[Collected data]
%%

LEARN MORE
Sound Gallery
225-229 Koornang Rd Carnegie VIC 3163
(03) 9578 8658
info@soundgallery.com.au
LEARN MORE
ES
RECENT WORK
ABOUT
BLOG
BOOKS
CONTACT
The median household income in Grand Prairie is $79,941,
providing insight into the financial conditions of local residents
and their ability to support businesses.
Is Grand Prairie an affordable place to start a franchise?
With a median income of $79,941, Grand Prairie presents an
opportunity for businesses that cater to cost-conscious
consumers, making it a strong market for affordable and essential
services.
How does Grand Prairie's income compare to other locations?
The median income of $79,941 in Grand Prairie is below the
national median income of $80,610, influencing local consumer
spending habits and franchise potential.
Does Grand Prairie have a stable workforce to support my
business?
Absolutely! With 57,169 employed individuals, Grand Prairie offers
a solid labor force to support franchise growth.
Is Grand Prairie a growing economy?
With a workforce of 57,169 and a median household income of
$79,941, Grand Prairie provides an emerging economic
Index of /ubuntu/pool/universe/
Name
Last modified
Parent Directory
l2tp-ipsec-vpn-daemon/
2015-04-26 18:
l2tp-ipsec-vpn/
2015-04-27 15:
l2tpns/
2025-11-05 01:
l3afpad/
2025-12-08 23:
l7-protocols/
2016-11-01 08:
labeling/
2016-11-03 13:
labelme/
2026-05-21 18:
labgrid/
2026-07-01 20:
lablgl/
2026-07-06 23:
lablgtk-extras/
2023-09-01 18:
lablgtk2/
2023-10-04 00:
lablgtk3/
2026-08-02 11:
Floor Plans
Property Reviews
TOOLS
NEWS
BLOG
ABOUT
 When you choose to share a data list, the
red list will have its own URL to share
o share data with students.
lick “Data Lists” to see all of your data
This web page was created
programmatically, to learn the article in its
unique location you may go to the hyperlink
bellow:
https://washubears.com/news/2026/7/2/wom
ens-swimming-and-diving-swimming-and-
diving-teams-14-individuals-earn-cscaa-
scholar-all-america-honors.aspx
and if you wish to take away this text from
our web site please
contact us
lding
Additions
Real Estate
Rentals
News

%%
%%

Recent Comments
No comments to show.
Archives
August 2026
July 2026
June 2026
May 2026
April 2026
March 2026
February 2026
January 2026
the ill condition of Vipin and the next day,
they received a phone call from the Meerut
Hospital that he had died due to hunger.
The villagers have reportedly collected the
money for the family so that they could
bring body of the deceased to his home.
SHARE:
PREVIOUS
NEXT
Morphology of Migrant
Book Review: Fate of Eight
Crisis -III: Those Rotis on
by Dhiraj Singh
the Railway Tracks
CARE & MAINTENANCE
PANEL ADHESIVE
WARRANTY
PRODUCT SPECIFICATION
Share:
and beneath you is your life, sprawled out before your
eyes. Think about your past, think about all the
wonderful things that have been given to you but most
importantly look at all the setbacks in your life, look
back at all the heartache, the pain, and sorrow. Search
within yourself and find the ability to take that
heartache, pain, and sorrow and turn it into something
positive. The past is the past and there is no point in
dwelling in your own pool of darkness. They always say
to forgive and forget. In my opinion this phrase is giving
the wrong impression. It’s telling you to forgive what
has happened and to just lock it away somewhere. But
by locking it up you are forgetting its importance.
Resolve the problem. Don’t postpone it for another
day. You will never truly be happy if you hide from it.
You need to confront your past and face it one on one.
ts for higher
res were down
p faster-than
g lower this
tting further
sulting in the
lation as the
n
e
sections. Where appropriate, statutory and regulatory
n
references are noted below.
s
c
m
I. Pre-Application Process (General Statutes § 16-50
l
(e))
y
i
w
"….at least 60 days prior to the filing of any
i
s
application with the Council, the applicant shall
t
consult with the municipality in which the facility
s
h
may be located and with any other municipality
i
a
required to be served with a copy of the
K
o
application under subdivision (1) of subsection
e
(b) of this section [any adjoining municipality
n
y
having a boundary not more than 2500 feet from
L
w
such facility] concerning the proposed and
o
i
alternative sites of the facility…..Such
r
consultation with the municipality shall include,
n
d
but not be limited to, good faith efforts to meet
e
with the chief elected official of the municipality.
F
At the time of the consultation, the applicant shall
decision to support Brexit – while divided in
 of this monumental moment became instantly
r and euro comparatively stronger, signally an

%%
%%

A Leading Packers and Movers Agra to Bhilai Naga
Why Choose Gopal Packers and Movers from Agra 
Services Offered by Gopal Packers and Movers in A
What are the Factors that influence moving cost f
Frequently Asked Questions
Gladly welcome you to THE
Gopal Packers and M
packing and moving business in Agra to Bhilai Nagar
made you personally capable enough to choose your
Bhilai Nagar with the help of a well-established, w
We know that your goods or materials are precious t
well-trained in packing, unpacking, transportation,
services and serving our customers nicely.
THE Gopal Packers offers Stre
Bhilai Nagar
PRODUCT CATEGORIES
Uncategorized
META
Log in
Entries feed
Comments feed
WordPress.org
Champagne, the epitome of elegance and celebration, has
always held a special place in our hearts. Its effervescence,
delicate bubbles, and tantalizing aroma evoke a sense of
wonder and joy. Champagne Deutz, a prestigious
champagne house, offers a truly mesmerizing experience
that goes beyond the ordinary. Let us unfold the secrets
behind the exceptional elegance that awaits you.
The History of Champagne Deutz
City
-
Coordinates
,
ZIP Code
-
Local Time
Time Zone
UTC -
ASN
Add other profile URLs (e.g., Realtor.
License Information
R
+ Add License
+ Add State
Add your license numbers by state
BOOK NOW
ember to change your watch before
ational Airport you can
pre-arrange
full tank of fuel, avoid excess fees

%%

**TASK REQUIREMENTS**: A word-for-word copy of the lines above from the one with "PRODUCT SPECIFICATION" through the one with "importantly look at", inclusive, is the only output wanted.

**ANSWER AREA**:
PRODUCT SPECIFICATION
Share:
and beneath you is your life, sprawled out before your
eyes. Think about your past, think about all the
wonderful things that have been given to you but most
importantly look at all the setbacks in your life, look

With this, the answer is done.